WHAT IS REQUIRED: Would you return the lines between the one holding "サポートセンター (1043, 2256)" and the one holding "2025年 (338, 1404)", inclusive, and only those, exactly as they stand in the listing below?

STORED DATA:
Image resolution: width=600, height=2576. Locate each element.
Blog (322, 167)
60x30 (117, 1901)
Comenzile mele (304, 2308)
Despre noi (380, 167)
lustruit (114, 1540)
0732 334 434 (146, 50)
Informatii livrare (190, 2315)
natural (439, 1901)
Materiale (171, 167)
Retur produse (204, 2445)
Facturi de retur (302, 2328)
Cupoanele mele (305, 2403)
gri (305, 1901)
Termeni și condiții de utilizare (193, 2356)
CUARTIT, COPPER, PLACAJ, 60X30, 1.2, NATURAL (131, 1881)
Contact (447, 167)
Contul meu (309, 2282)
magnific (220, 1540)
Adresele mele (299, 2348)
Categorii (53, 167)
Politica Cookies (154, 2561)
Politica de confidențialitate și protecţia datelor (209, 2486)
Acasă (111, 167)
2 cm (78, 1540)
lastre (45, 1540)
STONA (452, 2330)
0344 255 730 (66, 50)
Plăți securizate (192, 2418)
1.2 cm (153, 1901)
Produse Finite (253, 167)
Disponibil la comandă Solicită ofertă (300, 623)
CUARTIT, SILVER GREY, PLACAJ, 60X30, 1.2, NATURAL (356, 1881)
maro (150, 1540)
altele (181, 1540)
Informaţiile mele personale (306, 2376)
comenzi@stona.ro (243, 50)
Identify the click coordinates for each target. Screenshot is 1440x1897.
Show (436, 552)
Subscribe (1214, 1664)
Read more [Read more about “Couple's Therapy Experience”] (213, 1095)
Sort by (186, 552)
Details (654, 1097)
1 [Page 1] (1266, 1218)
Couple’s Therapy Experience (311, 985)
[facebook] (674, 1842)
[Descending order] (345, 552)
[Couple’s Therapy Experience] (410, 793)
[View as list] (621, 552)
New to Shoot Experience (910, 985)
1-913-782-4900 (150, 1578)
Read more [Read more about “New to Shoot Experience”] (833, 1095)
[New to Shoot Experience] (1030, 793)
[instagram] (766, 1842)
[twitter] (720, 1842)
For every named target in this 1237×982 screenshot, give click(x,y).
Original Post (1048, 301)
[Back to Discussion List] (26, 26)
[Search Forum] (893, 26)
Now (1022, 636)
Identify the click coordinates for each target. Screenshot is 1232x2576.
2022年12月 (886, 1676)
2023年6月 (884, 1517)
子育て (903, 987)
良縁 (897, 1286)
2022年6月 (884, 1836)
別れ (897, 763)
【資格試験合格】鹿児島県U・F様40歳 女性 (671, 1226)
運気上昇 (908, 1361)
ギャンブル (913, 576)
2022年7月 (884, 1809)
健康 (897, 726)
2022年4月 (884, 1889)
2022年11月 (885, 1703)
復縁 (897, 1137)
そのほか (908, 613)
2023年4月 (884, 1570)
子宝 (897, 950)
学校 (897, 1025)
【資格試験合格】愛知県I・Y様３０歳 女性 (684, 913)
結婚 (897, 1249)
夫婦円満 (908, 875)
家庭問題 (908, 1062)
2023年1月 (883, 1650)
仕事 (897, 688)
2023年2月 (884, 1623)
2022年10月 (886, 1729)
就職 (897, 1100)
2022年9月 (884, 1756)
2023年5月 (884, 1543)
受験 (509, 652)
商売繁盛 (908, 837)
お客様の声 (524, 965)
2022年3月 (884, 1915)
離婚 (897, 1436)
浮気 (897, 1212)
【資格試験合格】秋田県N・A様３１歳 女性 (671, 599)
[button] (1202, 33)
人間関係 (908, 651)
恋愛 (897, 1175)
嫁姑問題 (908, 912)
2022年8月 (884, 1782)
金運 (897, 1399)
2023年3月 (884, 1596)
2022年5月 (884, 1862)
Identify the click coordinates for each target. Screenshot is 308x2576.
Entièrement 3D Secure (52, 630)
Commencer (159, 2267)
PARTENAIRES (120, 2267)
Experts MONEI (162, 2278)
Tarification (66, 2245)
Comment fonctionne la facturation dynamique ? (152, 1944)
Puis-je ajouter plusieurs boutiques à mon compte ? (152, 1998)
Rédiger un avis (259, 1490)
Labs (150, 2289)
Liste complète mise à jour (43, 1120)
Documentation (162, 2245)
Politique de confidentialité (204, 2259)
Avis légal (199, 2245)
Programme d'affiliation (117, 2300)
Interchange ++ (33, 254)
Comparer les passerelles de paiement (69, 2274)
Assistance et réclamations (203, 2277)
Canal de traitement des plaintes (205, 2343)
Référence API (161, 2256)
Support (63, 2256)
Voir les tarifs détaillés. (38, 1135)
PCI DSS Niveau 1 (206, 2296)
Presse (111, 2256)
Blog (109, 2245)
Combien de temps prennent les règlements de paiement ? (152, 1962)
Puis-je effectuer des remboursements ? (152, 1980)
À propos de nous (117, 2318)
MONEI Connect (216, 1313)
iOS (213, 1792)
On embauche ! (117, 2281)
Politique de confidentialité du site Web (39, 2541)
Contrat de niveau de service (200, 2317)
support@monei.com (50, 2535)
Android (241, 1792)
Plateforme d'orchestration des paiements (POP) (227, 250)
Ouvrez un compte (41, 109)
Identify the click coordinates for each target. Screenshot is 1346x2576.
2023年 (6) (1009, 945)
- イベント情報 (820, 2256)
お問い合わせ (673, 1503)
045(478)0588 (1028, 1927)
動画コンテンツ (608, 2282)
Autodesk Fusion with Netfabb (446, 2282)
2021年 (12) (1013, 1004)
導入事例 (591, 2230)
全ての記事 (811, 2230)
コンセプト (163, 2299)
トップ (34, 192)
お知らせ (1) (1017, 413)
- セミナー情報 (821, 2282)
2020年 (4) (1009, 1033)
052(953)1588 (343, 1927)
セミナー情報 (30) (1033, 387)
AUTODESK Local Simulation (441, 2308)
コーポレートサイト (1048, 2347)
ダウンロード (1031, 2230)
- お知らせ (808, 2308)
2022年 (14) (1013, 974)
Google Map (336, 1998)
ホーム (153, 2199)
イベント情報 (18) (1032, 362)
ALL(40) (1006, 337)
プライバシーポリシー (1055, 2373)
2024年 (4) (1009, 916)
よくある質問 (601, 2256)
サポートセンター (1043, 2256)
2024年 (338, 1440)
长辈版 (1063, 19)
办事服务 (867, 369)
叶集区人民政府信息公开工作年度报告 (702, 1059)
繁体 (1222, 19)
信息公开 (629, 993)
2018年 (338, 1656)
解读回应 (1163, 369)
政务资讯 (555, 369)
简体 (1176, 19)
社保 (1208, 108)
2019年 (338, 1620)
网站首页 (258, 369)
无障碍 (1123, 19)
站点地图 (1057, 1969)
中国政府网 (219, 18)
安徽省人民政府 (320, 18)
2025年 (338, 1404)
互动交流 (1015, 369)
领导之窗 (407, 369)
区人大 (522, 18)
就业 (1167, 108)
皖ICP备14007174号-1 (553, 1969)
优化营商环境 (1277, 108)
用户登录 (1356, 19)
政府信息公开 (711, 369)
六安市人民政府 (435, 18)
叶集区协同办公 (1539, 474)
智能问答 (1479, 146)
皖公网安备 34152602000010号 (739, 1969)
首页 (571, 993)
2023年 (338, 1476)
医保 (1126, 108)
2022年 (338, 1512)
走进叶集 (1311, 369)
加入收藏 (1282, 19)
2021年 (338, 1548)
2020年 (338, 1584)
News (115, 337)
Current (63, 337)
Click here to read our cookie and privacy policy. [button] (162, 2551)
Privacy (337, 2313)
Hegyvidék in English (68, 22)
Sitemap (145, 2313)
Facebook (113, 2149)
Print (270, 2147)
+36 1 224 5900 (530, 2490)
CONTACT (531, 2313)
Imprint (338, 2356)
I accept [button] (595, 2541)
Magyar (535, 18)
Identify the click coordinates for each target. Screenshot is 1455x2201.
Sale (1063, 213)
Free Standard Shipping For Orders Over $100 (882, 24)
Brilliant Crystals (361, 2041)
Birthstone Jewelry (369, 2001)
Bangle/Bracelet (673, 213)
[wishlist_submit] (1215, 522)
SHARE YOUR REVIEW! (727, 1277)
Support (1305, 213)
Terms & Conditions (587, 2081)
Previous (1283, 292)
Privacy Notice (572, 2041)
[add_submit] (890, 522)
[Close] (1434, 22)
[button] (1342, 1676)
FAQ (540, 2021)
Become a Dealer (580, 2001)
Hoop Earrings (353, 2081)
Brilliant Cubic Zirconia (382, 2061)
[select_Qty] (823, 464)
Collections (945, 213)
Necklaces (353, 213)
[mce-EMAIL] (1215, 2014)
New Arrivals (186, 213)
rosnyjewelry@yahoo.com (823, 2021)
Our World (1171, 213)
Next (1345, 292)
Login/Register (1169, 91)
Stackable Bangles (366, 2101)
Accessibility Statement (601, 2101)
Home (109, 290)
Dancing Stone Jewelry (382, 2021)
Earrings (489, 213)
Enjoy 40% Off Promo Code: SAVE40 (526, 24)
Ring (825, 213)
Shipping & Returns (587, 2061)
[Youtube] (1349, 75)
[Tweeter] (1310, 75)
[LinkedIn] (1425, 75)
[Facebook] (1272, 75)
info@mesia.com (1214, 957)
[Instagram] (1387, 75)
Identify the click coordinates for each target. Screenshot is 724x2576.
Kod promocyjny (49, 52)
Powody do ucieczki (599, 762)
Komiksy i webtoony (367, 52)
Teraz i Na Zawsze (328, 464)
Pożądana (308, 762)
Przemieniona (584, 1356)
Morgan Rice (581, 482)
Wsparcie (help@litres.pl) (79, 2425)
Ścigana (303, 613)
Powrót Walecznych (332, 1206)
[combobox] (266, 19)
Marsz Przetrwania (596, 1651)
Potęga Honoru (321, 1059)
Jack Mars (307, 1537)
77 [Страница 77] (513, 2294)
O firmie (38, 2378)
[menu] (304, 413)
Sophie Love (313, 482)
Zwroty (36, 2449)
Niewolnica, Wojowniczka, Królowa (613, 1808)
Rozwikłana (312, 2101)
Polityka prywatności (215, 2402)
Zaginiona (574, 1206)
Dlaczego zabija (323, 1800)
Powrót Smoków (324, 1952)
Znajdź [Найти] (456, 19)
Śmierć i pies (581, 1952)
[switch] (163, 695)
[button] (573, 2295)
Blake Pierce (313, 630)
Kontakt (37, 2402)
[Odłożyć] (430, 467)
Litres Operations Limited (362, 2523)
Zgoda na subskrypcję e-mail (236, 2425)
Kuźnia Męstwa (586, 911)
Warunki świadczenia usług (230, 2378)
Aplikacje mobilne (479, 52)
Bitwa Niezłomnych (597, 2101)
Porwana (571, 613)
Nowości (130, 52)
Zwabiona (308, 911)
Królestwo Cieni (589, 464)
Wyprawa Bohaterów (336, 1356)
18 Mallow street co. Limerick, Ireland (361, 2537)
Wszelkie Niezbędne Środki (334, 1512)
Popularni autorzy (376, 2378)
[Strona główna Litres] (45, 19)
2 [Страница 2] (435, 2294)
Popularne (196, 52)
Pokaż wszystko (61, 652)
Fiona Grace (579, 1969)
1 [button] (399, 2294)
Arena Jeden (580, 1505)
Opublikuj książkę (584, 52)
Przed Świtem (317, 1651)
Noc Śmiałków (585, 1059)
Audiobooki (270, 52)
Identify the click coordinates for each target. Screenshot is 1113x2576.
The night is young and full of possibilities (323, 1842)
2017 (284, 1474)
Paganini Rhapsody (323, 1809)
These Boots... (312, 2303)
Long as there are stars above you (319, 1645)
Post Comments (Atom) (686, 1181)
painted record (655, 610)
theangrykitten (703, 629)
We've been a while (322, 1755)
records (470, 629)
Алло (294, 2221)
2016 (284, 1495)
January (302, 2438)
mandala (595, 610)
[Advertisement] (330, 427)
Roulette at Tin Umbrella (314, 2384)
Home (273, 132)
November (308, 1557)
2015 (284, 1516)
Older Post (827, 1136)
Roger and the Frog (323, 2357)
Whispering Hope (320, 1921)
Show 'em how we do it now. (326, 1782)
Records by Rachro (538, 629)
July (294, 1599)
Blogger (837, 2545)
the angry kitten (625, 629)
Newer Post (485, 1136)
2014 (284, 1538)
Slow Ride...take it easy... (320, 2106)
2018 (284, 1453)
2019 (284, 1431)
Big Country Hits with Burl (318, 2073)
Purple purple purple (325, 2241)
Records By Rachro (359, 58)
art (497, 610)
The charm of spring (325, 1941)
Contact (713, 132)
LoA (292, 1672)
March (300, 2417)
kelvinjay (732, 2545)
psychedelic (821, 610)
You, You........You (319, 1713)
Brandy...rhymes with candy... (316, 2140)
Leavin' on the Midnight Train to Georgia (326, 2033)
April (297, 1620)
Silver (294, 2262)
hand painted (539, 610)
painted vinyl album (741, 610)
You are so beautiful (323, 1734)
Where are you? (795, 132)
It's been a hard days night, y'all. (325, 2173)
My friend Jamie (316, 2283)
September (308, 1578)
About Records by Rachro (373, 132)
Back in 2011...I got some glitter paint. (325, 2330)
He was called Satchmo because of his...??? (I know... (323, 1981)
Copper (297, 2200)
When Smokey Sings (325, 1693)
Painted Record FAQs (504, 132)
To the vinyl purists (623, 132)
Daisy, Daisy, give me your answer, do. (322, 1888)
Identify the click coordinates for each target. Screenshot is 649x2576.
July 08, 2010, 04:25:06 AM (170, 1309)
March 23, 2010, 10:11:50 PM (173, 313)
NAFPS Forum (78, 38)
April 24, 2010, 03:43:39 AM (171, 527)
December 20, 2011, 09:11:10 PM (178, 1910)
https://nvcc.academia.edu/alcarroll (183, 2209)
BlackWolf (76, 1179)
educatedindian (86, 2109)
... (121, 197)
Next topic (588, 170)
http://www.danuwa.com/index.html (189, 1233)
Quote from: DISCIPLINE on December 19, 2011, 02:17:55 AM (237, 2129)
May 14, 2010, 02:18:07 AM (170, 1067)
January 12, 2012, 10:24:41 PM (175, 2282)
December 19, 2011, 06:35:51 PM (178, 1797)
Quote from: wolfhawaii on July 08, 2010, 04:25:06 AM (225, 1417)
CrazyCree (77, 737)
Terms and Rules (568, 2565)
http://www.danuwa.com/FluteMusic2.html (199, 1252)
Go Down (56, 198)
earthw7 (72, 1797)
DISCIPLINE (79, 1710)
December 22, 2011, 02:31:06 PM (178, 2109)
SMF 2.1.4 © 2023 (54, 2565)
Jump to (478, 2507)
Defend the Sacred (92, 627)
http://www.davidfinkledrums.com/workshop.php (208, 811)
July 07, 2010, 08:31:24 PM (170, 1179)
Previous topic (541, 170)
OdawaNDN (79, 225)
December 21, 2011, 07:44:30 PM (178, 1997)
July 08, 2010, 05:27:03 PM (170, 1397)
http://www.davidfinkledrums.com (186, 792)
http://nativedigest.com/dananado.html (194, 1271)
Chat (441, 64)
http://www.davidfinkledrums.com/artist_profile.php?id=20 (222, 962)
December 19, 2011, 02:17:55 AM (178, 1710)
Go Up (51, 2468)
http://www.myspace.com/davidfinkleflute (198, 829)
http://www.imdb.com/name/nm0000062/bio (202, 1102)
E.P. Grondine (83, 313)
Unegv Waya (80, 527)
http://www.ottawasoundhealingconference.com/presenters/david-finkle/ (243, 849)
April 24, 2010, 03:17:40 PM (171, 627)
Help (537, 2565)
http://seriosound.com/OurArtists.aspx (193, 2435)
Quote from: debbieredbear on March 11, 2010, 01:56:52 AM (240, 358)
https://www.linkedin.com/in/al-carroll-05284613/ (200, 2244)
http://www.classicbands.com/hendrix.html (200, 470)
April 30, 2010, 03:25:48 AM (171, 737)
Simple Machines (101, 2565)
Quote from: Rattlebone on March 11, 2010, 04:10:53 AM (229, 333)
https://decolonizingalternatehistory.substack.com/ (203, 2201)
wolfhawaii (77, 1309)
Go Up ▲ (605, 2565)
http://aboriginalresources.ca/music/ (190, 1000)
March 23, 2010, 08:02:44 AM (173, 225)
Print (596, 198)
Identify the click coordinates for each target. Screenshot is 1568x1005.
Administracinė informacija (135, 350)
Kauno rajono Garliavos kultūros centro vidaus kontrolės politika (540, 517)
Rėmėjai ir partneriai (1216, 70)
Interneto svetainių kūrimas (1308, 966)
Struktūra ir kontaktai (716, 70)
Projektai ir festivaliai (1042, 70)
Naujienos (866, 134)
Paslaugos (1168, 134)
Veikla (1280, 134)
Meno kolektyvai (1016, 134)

OUTPUT BELOW:
サポートセンター (1043, 2256)
2024年 (338, 1440)
长辈版 (1063, 19)
办事服务 (867, 369)
叶集区人民政府信息公开工作年度报告 (702, 1059)
繁体 (1222, 19)
信息公开 (629, 993)
2018年 (338, 1656)
解读回应 (1163, 369)
政务资讯 (555, 369)
简体 (1176, 19)
社保 (1208, 108)
2019年 (338, 1620)
网站首页 (258, 369)
无障碍 (1123, 19)
站点地图 (1057, 1969)
中国政府网 (219, 18)
安徽省人民政府 (320, 18)
2025年 (338, 1404)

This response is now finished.